1 The Pennsylvania State University, 2 Michigan State University
This article is the second in the series of Fusarium identification tips. Tips for Identifying Fusarium: Part 1: Morphological Identification was published in the May 2021 issue of The Communicator. This article focuses on molecular identification techniques. Morphological identification techniques are especially useful in the diagnostic setting to narrow a given isolate down to a diagnostically meaningful taxon (species, or species complex). However, targeted molecular techniques are generally necessary for accurate species and formae specialis identification. Specifically, obtaining the partial TEF1 DNA sequence described in Geiser et al. (2004) and performing a BLASTn search is emphasized as the method of choice for the broadest range of identification needs. We highlight two important resources currently in pre-print that provide detailed information on sequence-based identification of Fusarium and the updated FUSARIUM-ID v.3.0 database (O’Donnell, et al. 2022; Torres-Cruz, et al. 2022).

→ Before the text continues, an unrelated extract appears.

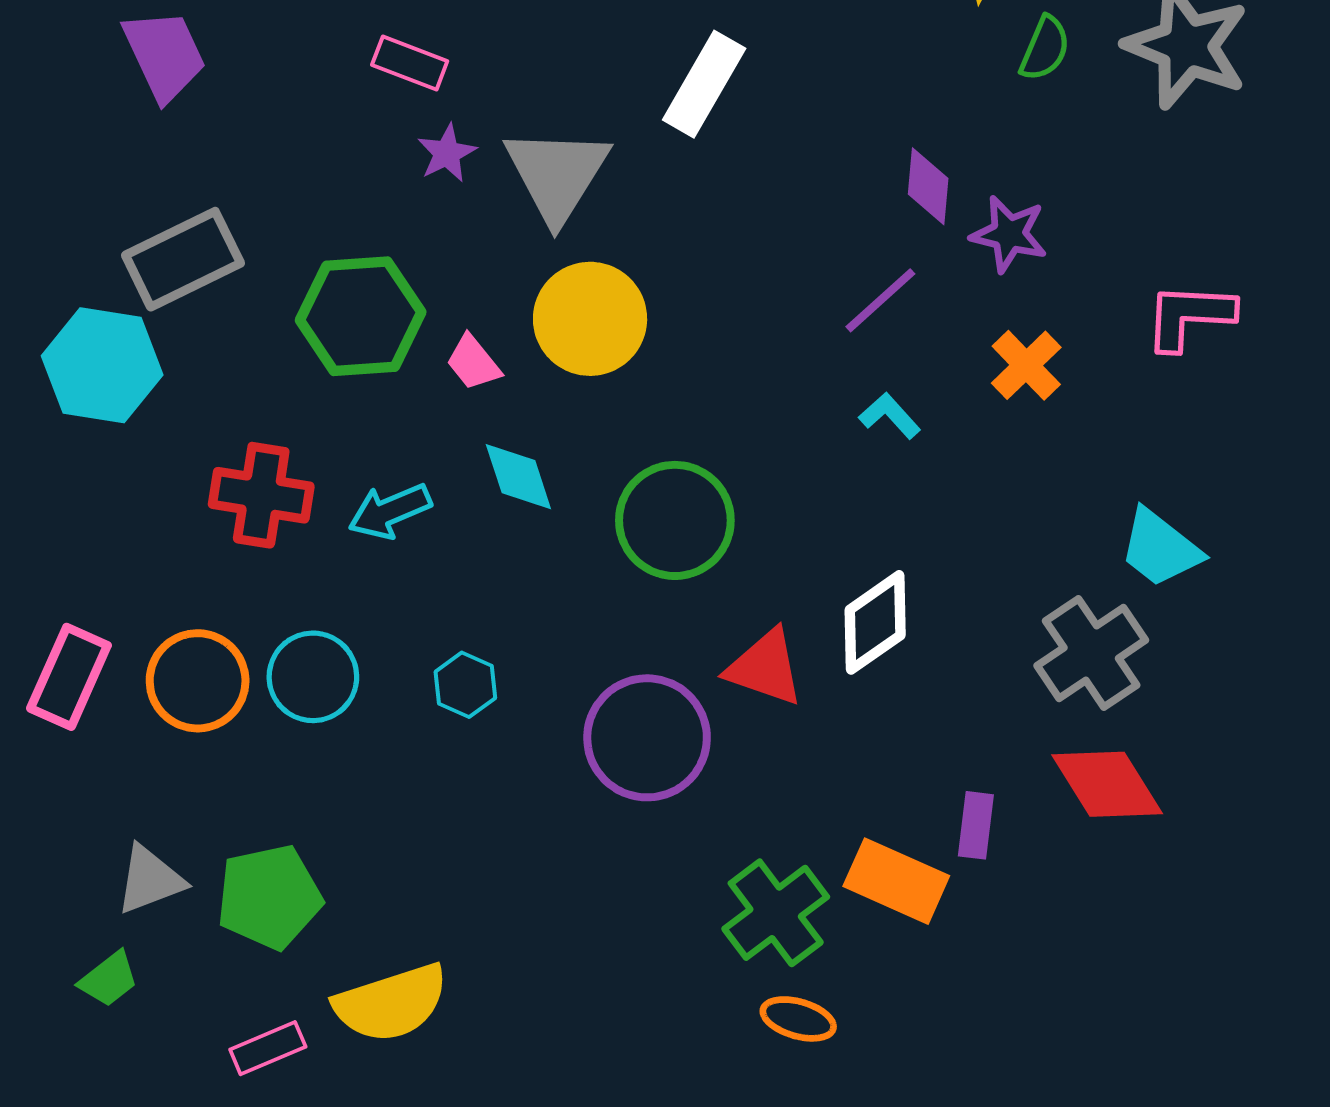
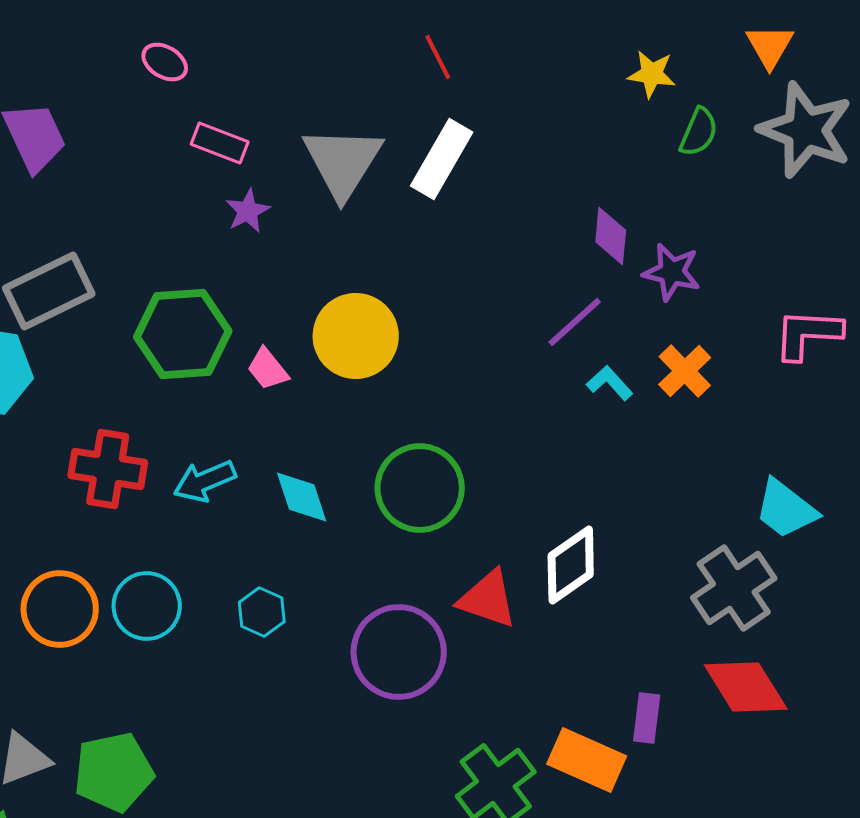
gray triangle: (557, 174) -> (343, 162), moved
cyan L-shape: (890, 416) -> (610, 383), moved
cyan diamond: (518, 477) -> (302, 497), moved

The many names of Fusarium Before addressing the details of molecular identification, it is important to understand some of the nomenclatural history of Fusarium so one can better navigate the name changes. When making an identification, searching databases, consulting the literature, and publishing findings, it is crucial to use a naming system that is world-recognized and backed by scientific principles. We recommend following the taxonomic principles outlined in Geiser, et al. (2021) and O’Donnell, et al. (2020) in utilizing the name Fusarium, particularly with regard to the F. solani species complex (FSSC). The Geiser, et al. (2021) proposal is broadly accepted by a global group of plant pathologists and medical mycologists focusing on Fusarium and satisfies both practical and scientific criteria. O’Donnell, et al. (2022) provides guidance on recommended names for taxa.
Can I just sequence the ITS to identify Fusarium?
The availability of DNA sequencing prompted the application of Genealogical Concordance Phylogenetic Species Recognition (GCPSR) to fungi, and it became common practice to define species boundaries through phylogenetic analyses of multiple gene regions (Taylor, et al. 2000). This reinforced the realization that fungal species fitting evolutionary criteria tend to be morphologically cryptic.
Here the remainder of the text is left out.